2019-04-11 20:38:40,530 - LoaderQuickSetup - DEBUG - Ended query to bq [8s, 0.0$]
2019-04-11 20:38:40,531 - LoaderQuickSetup - DEBUG - Starting bq to gs...
2019-04-11 20:38:46,004 - LoaderQuickSetup - DEBUG - Ended bq to gs [5s]
2019-04-11 20:38:46,006 - LoaderQuickSetup - DEBUG - Starting gs to local...
2019-04-11 20:38:47,118 - LoaderQuickSetup - DEBUG - Ended gs to local [1s]
2019-04-11 20:38:47,120 - LoaderQuickSetup - DEBUG - Starting local to dataframe...
2019-04-11 20:38:50,836 - LoaderQuickSetup - DEBUG - Ended local to dataframe [3s]
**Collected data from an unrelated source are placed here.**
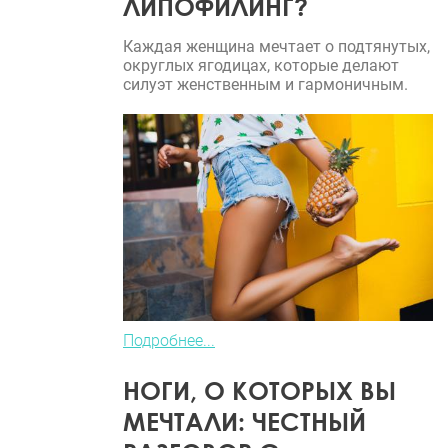
ЛИПОФИЛИНГ?
Каждая женщина мечтает о подтянутых,
округлых ягодицах, которые делают
силуэт женственным и гармоничным.
Подробнее...
НОГИ, О КОТОРЫХ ВЫ
МЕЧТАЛИ: ЧЕСТНЫЙ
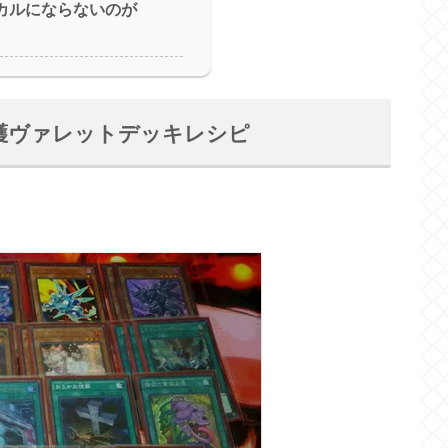
カルにならないのが
護ヴァレットデッキレシピ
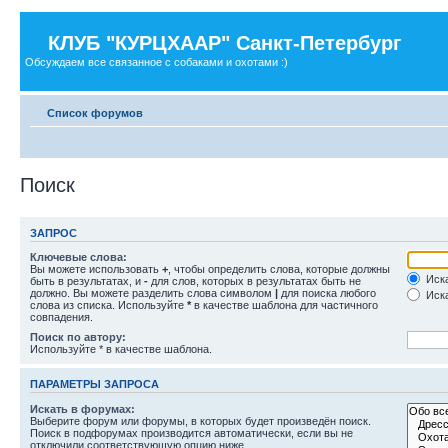
КЛУБ "КУРЦХААР" Санкт-Петербург
Обсуждаем все связанное с собаками и охотами :)
Список форумов
Поиск
ЗАПРОС
Ключевые слова:
Вы можете использовать
+
, чтобы определить слова, которые должны
Иска
быть в результатах, и
-
для слов, которых в результатах быть не
должно. Вы можете разделить слова символом
|
для поиска любого
Иска
слова из списка. Используйте
*
в качестве шаблона для частичного
совпадения.
Поиск по автору:
Используйте * в качестве шаблона.
ПАРАМЕТРЫ ЗАПРОСА
Искать в форумах:
Выберите форум или форумы, в которых будет произведён поиск.
Поиск в подфорумах производится автоматически, если вы не
отключили соответствующую опцию ниже.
CPU times: user 4.43 s, sys: 492 ms, total: 4.93 s
Wall time: 19.8 s
Upload¶
[11]:
N = 16*10**6
df = pandas.DataFrame({'a': ['Hello, ']*N, 'b': ['World!']*N})
[12]:
%%time
# you may need to install pyarrow (pip install pyarrow)
# for this to work.
bq_client.load_table_from_dataframe(dataframe=df, destination=table_ref).result()
CPU times: user 2.51 s, sys: 368 ms, total: 2.88 s
Wall time: 1min 30s
[12]:
<google.cloud.bigquery.job.LoadJob at 0x7f3f78a774a8>
[13]:
%%time
df = gpl.load(source='dataframe', destination='bq', data_name='s1', dataframe=df)
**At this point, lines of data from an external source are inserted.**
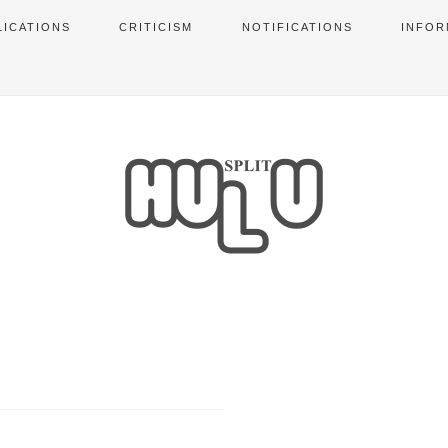
LICATIONS
CRITICISM
NOTIFICATIONS
INFOR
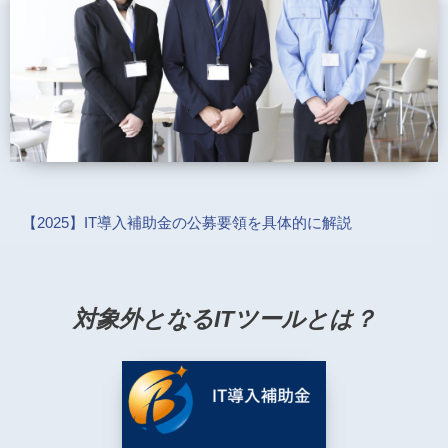
【2025】IT導入補助金の公募要領を具体的に解説
対象外となるITツールとは？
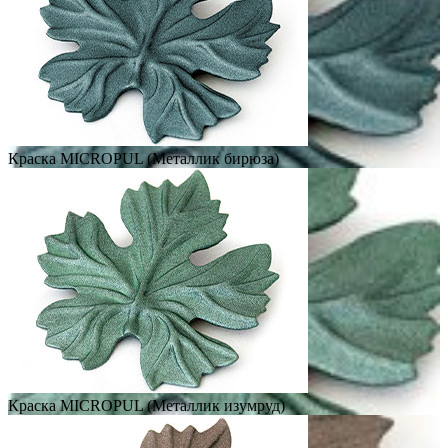
Краска MICROPUL (Металлик бирюза)
Краска MICROPUL (Металлик изумруд)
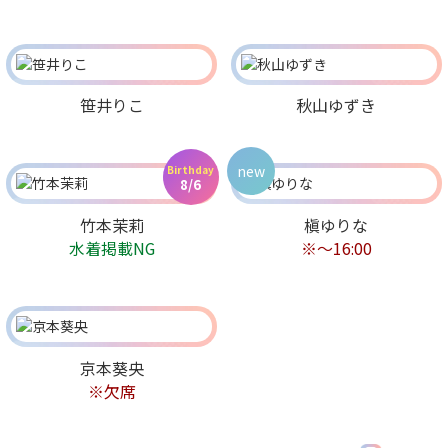
笹井りこ
秋山ゆずき
new
Birthday
8/6
竹本茉莉
槇ゆりな
水着掲載NG
※～16:00
京本葵央
※欠席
2019-04-11 20:40:24,349 - LoaderQuickSetup - DEBUG - Starting dataframe to local...
2019-04-11 20:40:41,306 - LoaderQuickSetup - DEBUG - Ended dataframe to local [16s]
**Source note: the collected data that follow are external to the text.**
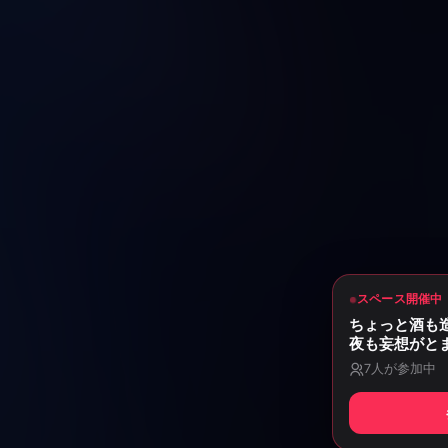
スペース開催中
ちょっと酒も
夜も妄想がと
7
人が参加中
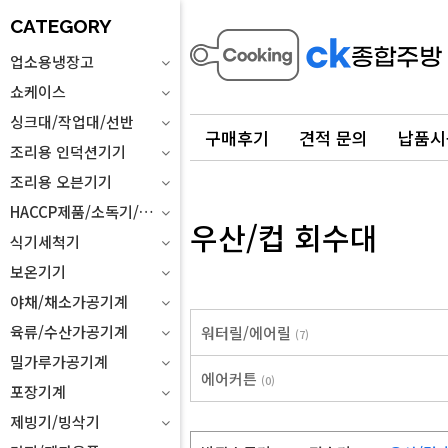
CATEGORY
업소용냉장고
쇼케이스
싱크대/작업대/선반
구매후기
견적 문의
납품시
조리용 인덕션기기
조리용 오븐기기
HACCP제품/소독기/위생설비
우산/컵 회수대
식기세척기
보온기기
야채/채소가공기계
육류/수산가공기계
워터릴/에어릴
(7)
밀가루가공기계
에어커튼
(0)
포장기계
제빙기/빙삭기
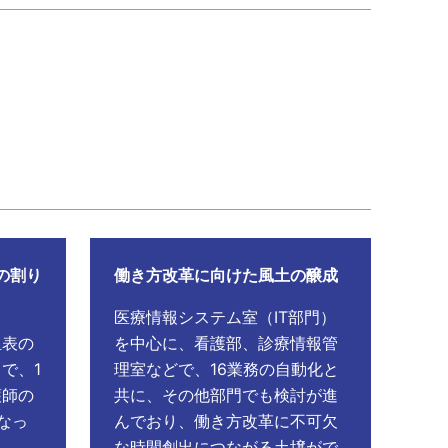
の割り
働き方改革に向けた風土の醸成
医療情報システム室（IT部門）
担表の
を中心に、看護部、診療情報管
で、1
理室などで、16業務の自動化と
護師の
共に、その他部門でも検討が進
なっ
んでおり、働き方改革に不可欠
な時間創出につながる土壌がで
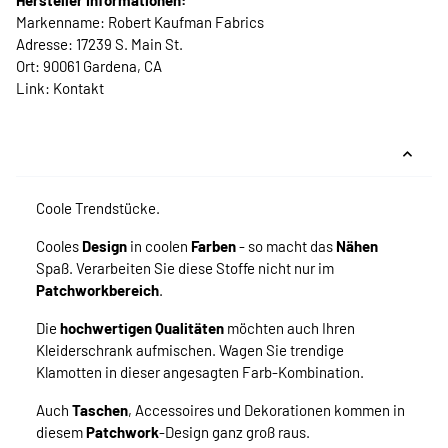
Hersteller Informationen:
Markenname: Robert Kaufman Fabrics
Adresse: 17239 S. Main St.
Ort: 90061 Gardena, CA
Link:
Kontakt
Coole Trendstücke.
Cooles
Design
in coolen
Farben
- so macht das
Nähen
Spaß. Verarbeiten Sie diese Stoffe nicht nur im
Patchworkbereich
.
Die
hochwertigen Qualitäten
möchten auch Ihren
Kleiderschrank aufmischen. Wagen Sie trendige
Klamotten in dieser angesagten Farb-Kombination.
Auch
Taschen
, Accessoires und Dekorationen kommen in
diesem
Patchwork
-Design ganz groß raus.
2019-04-11 20:40:41,306 - LoaderQuickSetup - DEBUG - Starting local to gs...
2019-04-11 20:40:41,788 - LoaderQuickSetup - DEBUG - Ended local to gs [0s]
2019-04-11 20:40:41,789 - LoaderQuickSetup - DEBUG - Starting gs to bq...
2019-04-11 20:41:09,435 - LoaderQuickSetup - DEBUG - Ended gs to bq [27s]
CPU times: user 17.3 s, sys: 120 ms, total: 17.5 s
Wall time: 45.4 s
Conclusion¶
The google_pandas_load.Loader.load() method executes faster downloads and faster uploads than those executed by the built-in methods from Python Client for Google BigQuery.
Looking at the basic mechanism, one could think that the use of the local folder diminishes the number of network calls, and thus it speeds up data transfers.